Une rencontre diplomatique de haute importance s’est déroulée ce vendredi à Damas entre une délégation américaine et le nouveau dirigeant syrien Ahmad al-Chareh, connu sous le nom de guerre d’Abou Mohammad al-Jolani. Selon un responsable syrien s’exprimant sous couvert d’anonymat, cet entretien – le premier du genre depuis le renversement de Bachar al-Assad le 8 décembre dernier – a été « positif » et porteur d’espoir pour l’avenir des relations entre les deux pays.
Ahmad al-Chareh, un interlocuteur controversé
Pourtant, le nouveau maître de Damas est loin de faire l’unanimité sur la scène internationale. Chef du groupe islamiste radical Hayat Tahrir al-Sham (HTS), classé comme organisation terroriste par de nombreux pays dont les États-Unis, al-Chareh est lui-même visé par des sanctions américaines. Son accession au pouvoir a donc été accueillie avec méfiance par les chancelleries occidentales.
Toutefois, le nouveau régime syrien s’efforce de rassurer, affirmant avoir rompu avec le jihadisme et mettant en avant sa capacité à relancer le pays, après près de 14 ans d’une guerre civile dévastatrice. Un pari risqué, mais que semblent prêts à prendre les États-Unis, soucieux de ne pas laisser la Syrie sombrer davantage dans le chaos.
Une délégation de haut niveau
Signe de l’importance accordée à cette première prise de contact, Washington avait dépêché à Damas une délégation de haut niveau, comprenant notamment Barbara Leaf, responsable du Moyen-Orient au sein de la diplomatie américaine, et Daniel Rubinstein, spécialiste du monde arabe désormais chargé des contacts avec la Syrie.
Selon l’ambassade américaine à Damas, les discussions ont porté sur les « principes convenus par les États-Unis et leurs partenaires à Aqaba », lors d’une réunion en Jordanie, à savoir :
- Le soutien à un processus politique inclusif dirigé par les Syriens
- Un processus aboutissant à un gouvernement représentatif respectant les droits de tous les Syriens
Ont également été abordés « les événements régionaux, l’intention de la Syrie d’adopter une politique de bon voisinage et l’importance des efforts communs dans la lutte contre le terrorisme », toujours d’après l’ambassade américaine.

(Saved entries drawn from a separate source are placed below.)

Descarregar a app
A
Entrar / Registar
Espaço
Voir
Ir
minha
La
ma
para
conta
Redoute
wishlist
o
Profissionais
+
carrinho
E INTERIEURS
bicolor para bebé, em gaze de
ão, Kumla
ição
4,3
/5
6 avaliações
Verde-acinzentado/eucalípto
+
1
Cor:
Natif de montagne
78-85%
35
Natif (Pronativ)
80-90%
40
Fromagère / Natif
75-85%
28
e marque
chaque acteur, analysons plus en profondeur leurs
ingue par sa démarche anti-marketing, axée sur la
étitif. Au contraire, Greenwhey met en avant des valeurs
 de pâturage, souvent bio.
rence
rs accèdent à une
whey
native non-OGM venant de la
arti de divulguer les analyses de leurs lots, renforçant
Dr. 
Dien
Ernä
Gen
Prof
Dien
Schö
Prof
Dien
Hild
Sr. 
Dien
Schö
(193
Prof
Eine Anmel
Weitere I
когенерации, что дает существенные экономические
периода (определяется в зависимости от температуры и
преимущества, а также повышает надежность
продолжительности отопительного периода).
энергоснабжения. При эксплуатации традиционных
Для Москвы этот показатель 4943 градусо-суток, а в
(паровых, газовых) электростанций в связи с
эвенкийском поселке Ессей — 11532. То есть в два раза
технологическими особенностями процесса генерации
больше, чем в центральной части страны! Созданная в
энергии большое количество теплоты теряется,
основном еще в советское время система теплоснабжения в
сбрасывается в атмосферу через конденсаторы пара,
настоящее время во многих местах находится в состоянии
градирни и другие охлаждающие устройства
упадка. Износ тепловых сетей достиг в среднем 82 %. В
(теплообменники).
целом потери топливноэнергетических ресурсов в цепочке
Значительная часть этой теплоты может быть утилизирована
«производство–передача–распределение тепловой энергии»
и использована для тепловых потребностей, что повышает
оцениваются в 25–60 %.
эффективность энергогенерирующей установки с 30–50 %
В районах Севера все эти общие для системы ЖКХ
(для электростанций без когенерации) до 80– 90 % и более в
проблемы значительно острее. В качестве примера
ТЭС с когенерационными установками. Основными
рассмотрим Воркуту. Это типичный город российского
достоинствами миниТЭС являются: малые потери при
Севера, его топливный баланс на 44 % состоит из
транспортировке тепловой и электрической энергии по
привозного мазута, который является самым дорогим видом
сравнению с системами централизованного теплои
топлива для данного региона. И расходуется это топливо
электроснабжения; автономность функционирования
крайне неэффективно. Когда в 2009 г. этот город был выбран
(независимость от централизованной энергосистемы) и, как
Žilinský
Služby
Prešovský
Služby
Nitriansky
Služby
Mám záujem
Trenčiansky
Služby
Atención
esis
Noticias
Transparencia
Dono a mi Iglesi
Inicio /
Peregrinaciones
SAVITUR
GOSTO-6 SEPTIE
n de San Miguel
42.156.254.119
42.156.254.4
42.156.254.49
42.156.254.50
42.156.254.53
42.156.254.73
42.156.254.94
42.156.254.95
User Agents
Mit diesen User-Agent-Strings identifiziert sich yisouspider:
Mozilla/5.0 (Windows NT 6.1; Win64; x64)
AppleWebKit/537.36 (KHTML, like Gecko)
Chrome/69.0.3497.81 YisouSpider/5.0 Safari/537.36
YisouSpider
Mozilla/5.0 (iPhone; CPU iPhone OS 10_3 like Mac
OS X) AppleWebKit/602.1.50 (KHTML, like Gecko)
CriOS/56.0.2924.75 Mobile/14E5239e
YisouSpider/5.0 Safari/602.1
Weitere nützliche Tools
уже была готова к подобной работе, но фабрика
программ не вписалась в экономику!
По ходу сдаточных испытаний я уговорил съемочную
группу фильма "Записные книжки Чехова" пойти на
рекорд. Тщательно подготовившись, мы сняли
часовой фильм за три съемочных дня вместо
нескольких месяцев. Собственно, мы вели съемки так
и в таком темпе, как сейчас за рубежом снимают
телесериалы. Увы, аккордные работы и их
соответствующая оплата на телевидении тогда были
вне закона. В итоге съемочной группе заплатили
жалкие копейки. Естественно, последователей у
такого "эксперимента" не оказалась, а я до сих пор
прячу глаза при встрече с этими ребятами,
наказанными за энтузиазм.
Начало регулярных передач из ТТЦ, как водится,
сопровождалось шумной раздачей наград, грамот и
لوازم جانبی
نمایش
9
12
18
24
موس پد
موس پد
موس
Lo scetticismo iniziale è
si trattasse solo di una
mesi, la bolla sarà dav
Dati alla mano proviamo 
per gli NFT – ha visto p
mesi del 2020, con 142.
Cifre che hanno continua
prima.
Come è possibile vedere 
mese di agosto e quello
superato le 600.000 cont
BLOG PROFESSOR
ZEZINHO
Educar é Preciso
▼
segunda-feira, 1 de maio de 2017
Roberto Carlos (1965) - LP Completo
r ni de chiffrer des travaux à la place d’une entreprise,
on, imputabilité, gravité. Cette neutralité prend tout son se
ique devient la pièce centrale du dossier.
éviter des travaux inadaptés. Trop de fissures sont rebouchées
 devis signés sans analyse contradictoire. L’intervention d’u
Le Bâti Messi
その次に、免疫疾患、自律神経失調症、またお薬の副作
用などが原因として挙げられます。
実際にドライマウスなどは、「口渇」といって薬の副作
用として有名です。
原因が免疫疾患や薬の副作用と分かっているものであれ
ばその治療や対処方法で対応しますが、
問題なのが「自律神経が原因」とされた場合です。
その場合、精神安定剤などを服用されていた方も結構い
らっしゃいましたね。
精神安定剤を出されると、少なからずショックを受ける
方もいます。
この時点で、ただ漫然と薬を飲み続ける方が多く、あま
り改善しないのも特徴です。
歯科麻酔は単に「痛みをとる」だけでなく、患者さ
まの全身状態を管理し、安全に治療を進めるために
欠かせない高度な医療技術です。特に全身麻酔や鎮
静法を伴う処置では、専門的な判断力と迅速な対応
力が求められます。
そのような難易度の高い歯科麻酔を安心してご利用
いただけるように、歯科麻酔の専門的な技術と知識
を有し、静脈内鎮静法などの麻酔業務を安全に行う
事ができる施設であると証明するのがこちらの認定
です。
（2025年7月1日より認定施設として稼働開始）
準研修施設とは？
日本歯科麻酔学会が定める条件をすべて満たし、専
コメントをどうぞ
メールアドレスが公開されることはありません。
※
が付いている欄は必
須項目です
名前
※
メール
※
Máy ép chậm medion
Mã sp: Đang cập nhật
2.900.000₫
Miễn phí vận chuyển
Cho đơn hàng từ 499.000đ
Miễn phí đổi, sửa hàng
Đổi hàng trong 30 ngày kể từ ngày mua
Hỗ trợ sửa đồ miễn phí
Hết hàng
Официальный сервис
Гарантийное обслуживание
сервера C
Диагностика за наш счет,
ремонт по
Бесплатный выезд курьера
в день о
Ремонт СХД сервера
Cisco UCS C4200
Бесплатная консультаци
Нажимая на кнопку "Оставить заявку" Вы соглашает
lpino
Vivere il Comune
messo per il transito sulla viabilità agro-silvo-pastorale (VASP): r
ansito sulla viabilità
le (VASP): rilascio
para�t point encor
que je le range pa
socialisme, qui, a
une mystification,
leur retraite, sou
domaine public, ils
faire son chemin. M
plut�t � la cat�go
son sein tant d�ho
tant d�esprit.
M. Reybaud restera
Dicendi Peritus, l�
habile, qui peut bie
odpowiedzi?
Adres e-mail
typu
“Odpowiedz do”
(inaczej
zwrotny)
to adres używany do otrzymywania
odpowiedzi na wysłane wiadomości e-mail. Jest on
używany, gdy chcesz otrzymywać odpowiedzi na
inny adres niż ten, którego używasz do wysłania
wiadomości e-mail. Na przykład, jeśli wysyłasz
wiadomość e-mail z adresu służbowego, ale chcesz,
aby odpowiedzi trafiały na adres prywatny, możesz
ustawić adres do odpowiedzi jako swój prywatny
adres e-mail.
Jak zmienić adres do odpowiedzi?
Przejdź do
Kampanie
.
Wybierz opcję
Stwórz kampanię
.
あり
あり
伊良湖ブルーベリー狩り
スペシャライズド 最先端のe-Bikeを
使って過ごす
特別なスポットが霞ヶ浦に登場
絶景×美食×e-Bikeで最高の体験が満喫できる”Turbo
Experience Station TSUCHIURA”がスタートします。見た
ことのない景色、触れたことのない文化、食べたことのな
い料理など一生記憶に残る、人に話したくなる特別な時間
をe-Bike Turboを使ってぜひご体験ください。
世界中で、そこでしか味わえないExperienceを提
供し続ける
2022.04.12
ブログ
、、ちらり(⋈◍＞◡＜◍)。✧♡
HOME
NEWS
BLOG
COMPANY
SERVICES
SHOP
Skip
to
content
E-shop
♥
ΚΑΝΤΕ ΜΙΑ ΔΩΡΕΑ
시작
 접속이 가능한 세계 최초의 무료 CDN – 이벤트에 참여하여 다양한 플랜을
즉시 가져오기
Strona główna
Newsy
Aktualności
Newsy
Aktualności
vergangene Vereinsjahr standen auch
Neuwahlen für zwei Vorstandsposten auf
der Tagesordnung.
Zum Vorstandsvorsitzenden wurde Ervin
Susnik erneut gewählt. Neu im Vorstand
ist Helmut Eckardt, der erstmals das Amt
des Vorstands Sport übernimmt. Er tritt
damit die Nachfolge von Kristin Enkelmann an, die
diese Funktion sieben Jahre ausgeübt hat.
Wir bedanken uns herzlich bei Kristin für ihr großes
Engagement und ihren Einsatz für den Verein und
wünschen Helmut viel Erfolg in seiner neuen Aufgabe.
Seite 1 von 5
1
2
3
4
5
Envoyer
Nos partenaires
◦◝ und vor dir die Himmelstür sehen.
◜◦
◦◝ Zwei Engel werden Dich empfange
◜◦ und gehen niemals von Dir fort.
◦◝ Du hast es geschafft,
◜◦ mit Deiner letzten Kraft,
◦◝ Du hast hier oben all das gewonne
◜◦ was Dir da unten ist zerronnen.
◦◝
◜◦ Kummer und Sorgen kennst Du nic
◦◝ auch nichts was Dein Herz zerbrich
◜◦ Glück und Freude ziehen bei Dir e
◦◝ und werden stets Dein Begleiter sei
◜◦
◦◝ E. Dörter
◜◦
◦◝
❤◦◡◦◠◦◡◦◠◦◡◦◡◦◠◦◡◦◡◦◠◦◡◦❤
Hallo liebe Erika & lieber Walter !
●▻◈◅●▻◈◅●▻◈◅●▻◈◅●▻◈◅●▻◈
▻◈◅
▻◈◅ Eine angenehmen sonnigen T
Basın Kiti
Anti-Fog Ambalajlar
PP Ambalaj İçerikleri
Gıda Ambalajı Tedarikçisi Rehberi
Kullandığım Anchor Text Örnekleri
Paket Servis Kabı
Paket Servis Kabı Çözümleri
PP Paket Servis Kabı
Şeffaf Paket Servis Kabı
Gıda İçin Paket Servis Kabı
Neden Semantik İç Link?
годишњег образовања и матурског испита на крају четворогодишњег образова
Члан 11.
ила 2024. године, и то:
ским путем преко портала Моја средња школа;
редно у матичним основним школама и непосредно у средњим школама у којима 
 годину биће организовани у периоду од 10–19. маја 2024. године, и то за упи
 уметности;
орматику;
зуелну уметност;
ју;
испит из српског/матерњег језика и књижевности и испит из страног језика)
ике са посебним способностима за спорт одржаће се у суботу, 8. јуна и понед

Rencontres avec la société civile
En marge de son entrevue avec les nouvelles autorités syriennes, la délégation américaine a tenu à échanger avec des représentants de la société civile, « pour entendre directement leur vision de l’avenir de leur pays et la manière dont les États-Unis peuvent les aider ».
Une démarche saluée par les observateurs, qui y voient la volonté de Washington de ne pas se limiter à des contacts officiels, mais de prendre aussi le pouls de la population syrienne et de ses aspirations.
L’Occident prudent mais pragmatique
Cette rencontre américano-syrienne s’inscrit dans un contexte diplomatique en mouvement, plusieurs pays occidentaux ayant récemment dépêché des émissaires à Damas pour nouer ou renouer le dialogue avec le nouveau régime. La France, l’Allemagne, le Royaume-Uni et même l’ONU ont ainsi envoyé des représentants ces derniers jours.
Une prudence mêlée de pragmatisme semble être de mise côté occidental. Car si la méfiance demeure à l’égard des nouveaux maîtres de Damas, la crainte d’une fragmentation accrue du pays et d’une résurgence de l’organisation État islamique – qui n’a jamais été totalement éradiquée en Syrie – pousse à renouer le fil du dialogue.
La rencontre a eu lieu et elle était positive. Et les résultats seront positifs si Dieu le veut.
Un responsable syrien s’exprimant sous couvert d’anonymat
Cette première rencontre américano-syrienne, si elle se confirme positive, pourrait donc marquer un tournant dans la crise syrienne. Reste à savoir si le nouveau pouvoir à Damas saura saisir cette main tendue et engager le pays sur la voie d’une paix et d’une reconstruction durables, dans le respect des droits de tous les Syriens. Un défi immense au regard des plaies encore béantes laissées par plus d’une décennie de guerre, mais un espoir à ne pas négliger pour l’avenir de la Syrie et de toute la région.